More than all three of these things, what I'm trying to do is help people to see what's happening in our jails and in our prisons. I'm not alone in this. A lot of people have done this all over the country. As citizens we are allowing our government to spend an amazing amount of money to keep people, mostly people of color, in jail for the crime of being poor. There has to be a time where we say as a community that in order to heal our community we need to involve the people who have hurt the community.

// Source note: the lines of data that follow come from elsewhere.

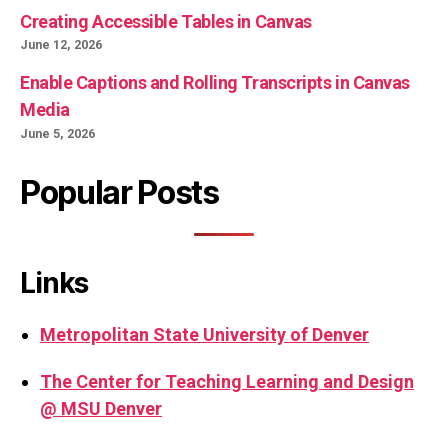
Creating Accessible Tables in Canvas
June 12, 2026
Enable Captions and Rolling Transcripts in Canvas
Media
June 5, 2026
Popular Posts
Links
Metropolitan State University of Denver
The Center for Teaching Learning and Design
@ MSU Denver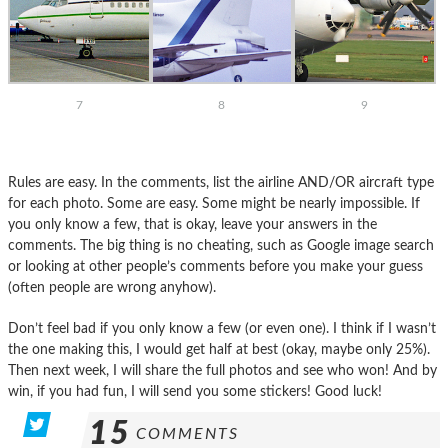
7
8
9
Rules are easy. In the comments, list the airline AND/OR aircraft type
for each photo. Some are easy. Some might be nearly impossible. If
you only know a few, that is okay, leave your answers in the
comments. The big thing is no cheating, such as Google image search
or looking at other people’s comments before you make your guess
(often people are wrong anyhow).
Don’t feel bad if you only know a few (or even one). I think if I wasn’t
the one making this, I would get half at best (okay, maybe only 25%).
Then next week, I will share the full photos and see who won! And by
win, if you had fun, I will send you some stickers! Good luck!
15
COMMENTS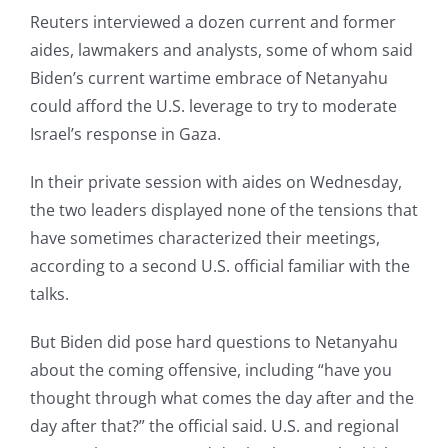
Reuters interviewed a dozen current and former
aides, lawmakers and analysts, some of whom said
Biden’s current wartime embrace of Netanyahu
could afford the U.S. leverage to try to moderate
Israel’s response in Gaza.
In their private session with aides on Wednesday,
the two leaders displayed none of the tensions that
have sometimes characterized their meetings,
according to a second U.S. official familiar with the
talks.
But Biden did pose hard questions to Netanyahu
about the coming offensive, including “have you
thought through what comes the day after and the
day after that?” the official said. U.S. and regional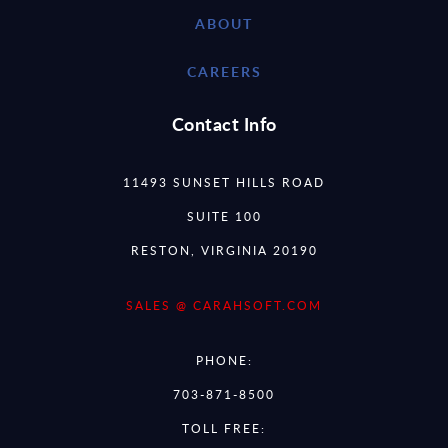
ABOUT
CAREERS
Contact Info
11493 SUNSET HILLS ROAD
SUITE 100
RESTON, VIRGINIA 20190
SALES @ CARAHSOFT.COM
PHONE:
703-871-8500
TOLL FREE: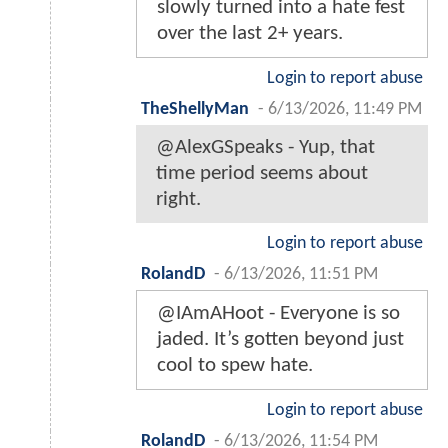
slowly turned into a hate fest
over the last 2+ years.
Login to report abuse
TheShellyMan
-
6/13/2026, 11:49 PM
@AlexGSpeaks - Yup, that
time period seems about
right.
Login to report abuse
RolandD
-
6/13/2026, 11:51 PM
@IAmAHoot - Everyone is so
jaded. It’s gotten beyond just
cool to spew hate.
Login to report abuse
RolandD
-
6/13/2026, 11:54 PM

The other day a man that I've known from the jail for the last fifteen or so years came to our office. I hadn't seen him in ten years. I started telling him how the program had changed from the time when we worked in the jail. "So what's up with you? How's your family?" "Well, I don't see my family anymore," he said. "My son died in San Quentin in a gang fight." I remembered his son. I said, "But I haven't seen you in ten years. Where have you been?" He said, "Oh, I've been in and out. I've been to State Prison, back and forth. I'm still not off parole." So, in ten years this man has been on the street probably a total of three months and then he's back. James' crime is being addicted to crack. That's his crime. I'm not a mathematician, but it seems like a lot of money to send James back and forth to State Prison for ten years. We're talking $25,000 or more each year, when you calculate what being in jail does to the family that's involved. There's no one bringing any money home. Most of the children I know whose parents have been to jail end up in jail themselves. The cycle just continues.

This cycle is spinning out of control and bringing more and more communities into it while we pay for it. At some point we have to say this doesn't make sense, and stop it. At some point we have to look at the fact that there are children who aren't eating in America. They're not eating food. They're eating garbage. These same children are going to grow up, and when they grow up I'll bet you many of them will follow the path of their parents. They'll be addicted to drugs.

In California we spend more on prisons than we do on our schools. That is criminal. We're wasting our money, we're wasting our energy, and we're misdirected when we think that the problem of crime is the problem of people of color going awry. That's not what's happening. What's happening is that the young men and young women in our jails and prisons are there mostly because they're addicts and because they're poor. And if we can't do anything about that, then we won't restore the earth. We need to restore the people first.